# Data-Driven Identification of Potentially Successful Intervention Implementations Using 5 Years of Opioid Prescribing Data: Retrospective Database Study

**Authors:** Lisa EM Hopcroft, Helen J Curtis, Richard Croker, Felix Pretis, Peter Inglesby, David Evans, Sebastian Bacon, Ben Goldacre, Alex J Walker, Brian MacKenna

PMC · DOI: 10.2196/51323 · JMIR Public Health and Surveillance · 2024-06-05

## TL;DR

This study used 5 years of opioid prescribing data to identify healthcare organizations where opioid prescribing decreased significantly, suggesting successful interventions.

## Contribution

The novel contribution is a data-driven method to identify organizations with successful opioid prescribing reductions using a modified change detection algorithm.

## Key findings

- 94 out of 191 CCGs showed a median 15.1 reduction in total opioid prescribing per 1000 patients.
- Some practices showed up to a 99% drop in high-dose opioid prescriptions as a percentage of total opioids.
- Large reductions in CCGs occurred gradually over 2 years, while practices showed rapid decreases.

## Abstract

We have previously demonstrated that opioid prescribing increased by 127% between 1998 and 2016. New policies aimed at tackling this increasing trend have been recommended by public health bodies, and there is some evidence that progress is being made.

We sought to extend our previous work and develop a data-driven approach to identify general practices and clinical commissioning groups (CCGs) whose prescribing data suggest that interventions to reduce the prescribing of opioids may have been successfully implemented.

We analyzed 5 years of prescribing data (December 2014 to November 2019) for 3 opioid prescribing measures—total opioid prescribing as oral morphine equivalent per 1000 registered population, the number of high-dose opioids prescribed per 1000 registered population, and the number of high-dose opioids as a percentage of total opioids prescribed.
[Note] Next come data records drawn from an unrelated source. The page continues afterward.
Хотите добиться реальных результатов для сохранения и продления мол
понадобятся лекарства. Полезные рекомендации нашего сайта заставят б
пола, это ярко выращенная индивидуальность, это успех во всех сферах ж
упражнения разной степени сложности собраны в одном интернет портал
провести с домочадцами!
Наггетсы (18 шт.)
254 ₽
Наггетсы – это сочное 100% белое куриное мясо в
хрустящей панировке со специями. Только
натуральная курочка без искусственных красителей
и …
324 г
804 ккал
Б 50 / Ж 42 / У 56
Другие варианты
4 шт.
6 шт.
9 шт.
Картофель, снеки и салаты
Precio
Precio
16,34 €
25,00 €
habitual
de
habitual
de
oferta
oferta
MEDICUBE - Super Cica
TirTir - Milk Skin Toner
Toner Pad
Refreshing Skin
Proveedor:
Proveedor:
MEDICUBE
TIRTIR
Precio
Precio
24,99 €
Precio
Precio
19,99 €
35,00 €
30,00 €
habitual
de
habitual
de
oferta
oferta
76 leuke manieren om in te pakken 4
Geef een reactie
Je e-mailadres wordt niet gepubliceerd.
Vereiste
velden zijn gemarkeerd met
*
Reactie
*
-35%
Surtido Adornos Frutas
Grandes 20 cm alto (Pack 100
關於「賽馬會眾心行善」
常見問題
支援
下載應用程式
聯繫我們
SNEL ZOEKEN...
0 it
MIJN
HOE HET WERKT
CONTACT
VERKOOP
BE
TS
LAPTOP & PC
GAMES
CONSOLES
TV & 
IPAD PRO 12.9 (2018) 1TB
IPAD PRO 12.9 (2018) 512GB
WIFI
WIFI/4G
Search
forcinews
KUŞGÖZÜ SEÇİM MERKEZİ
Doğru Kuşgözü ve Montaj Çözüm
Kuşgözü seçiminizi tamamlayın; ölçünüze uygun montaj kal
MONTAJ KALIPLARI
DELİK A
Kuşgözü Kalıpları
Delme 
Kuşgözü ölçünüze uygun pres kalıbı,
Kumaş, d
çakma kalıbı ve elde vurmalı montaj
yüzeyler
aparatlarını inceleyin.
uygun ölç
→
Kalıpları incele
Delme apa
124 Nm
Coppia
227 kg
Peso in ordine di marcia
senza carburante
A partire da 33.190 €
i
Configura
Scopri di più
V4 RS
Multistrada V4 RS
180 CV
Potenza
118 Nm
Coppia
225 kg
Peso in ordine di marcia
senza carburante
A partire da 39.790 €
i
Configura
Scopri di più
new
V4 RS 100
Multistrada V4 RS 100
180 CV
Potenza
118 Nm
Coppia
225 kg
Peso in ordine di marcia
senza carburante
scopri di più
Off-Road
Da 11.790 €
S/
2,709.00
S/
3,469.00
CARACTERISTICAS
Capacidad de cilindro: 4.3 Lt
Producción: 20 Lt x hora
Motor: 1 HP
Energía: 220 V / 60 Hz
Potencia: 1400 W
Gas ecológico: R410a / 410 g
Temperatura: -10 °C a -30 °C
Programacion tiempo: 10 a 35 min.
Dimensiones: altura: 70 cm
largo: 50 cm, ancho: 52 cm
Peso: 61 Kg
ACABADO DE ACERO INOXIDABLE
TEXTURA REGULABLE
Using a data-driven approach, we applied a modified version of our change detection Python library to identify reductions in these measures over time, which may be consistent with the successful implementation of an intervention to reduce opioid prescribing. This analysis was carried out for general practices and CCGs, and organizations were ranked according to the change in prescribing rate.

We identified a reduction in total opioid prescribing in 94 (49.2%) out of 191 CCGs, with a median reduction of 15.1 (IQR 11.8-18.7; range 9.0-32.8) in total oral morphine equivalence per 1000 patients. We present data for the 3 CCGs and practices demonstrating the biggest reduction in opioid prescribing for each of the 3 opioid prescribing measures. We observed a 40% proportional drop (8.9% absolute reduction) in the regular prescribing of high-dose opioids (measured as a percentage of regular opioids) in the highest-ranked CCG (North Tyneside); a 99% drop in this same measure was found in several practices (44%-95% absolute reduction). Decile plots demonstrate that CCGs exhibiting large reductions in opioid prescribing do so via slow and gradual reductions over a long period of time (typically over a period of 2 years); in contrast, practices exhibiting large reductions do so rapidly over a much shorter period of time.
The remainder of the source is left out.